◆ **WHAT YOU HAVE TO DO**
The records below hold a stretch from the line with "Case Studies" through the line with "Security Policy"; return exactly those lines, ends included, and nothing more.

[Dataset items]

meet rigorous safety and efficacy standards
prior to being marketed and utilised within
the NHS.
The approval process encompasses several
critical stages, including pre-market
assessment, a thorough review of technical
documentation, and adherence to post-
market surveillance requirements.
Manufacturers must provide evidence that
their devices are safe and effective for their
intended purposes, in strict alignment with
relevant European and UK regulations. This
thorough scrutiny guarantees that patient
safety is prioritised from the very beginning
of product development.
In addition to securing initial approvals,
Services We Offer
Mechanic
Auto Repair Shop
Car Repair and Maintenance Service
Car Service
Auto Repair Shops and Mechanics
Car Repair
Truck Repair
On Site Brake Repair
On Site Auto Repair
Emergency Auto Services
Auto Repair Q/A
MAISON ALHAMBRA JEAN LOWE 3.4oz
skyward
==
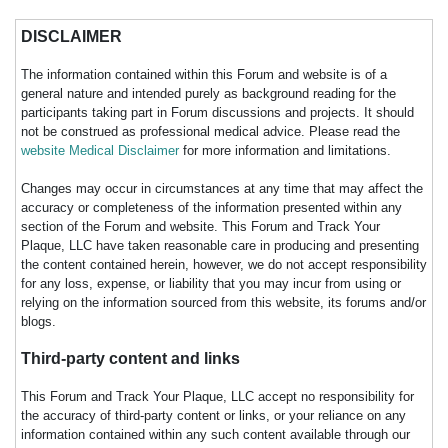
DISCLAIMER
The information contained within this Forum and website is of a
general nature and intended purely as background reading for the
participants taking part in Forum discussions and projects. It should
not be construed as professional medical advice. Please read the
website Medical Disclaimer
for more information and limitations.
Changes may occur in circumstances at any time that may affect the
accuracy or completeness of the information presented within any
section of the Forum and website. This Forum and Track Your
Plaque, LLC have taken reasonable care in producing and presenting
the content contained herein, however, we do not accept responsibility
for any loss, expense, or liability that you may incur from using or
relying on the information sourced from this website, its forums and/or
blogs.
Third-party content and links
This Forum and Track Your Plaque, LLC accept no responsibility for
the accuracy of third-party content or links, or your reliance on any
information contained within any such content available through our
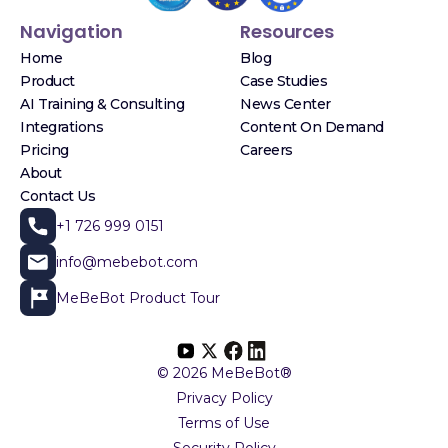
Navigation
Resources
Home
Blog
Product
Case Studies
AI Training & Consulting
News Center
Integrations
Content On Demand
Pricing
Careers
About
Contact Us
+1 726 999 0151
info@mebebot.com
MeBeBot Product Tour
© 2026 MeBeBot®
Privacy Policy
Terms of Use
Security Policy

◆ **SOLUTION TO THE PROBLEM**
Case Studies
AI Training & Consulting
News Center
Integrations
Content On Demand
Pricing
Careers
About
Contact Us
+1 726 999 0151
info@mebebot.com
MeBeBot Product Tour
© 2026 MeBeBot®
Privacy Policy
Terms of Use
Security Policy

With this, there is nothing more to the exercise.